Saltanatın sürerken benim ömrüm bitiyor,
Zaman gelip geçiyor ciğerimi deliyor,
Hasret ve çaresizlik yoldaş oldu bizlere,
Bir tarih ilmek ilmek ibretle yazılıyor.
Samanyolunda yıldız ölüp giden her canım,
Saltanatın temeli benim gözyaşım ahım,
Bir tercih meselesi bu dünyada her bir şey,
Senin tercihlerinle harap oldu vatanım.
Ölüm fıtrat diyordun madenler patlıyorken,
Allah’ın takdiri bu derdin sel götürürken,
Senin bir suçun var mı haşa! Sen pir-u paksın!
Millet bir bir ölüyor sen sarayda yaşarken.

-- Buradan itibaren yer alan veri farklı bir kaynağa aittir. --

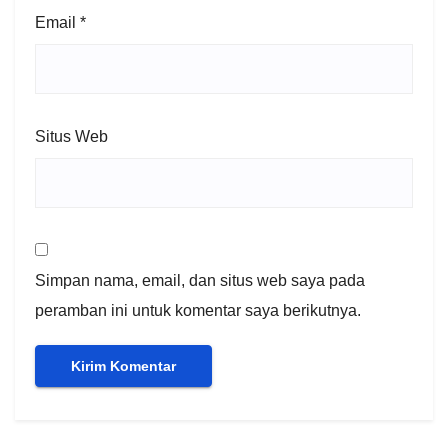
Email
*
Situs Web
Simpan nama, email, dan situs web saya pada
peramban ini untuk komentar saya berikutnya.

Cadı kazanı vatan yanan imarlı orman,
Parsel parsel dedin ya başkan değil mi satan,
Kanunlar ve kurumlar hukuk bile köpeğin,
Biraz menfaat için sağa sola havlayan.
Can vermeden çıkış yok bu yalancı dünyadan,
Kaçak saraylarınla biraz da sen oyalan,
Sonunda sarılarız üç beş metre kumaşa,
Hesap sorarken melek demeyecek ki başkan.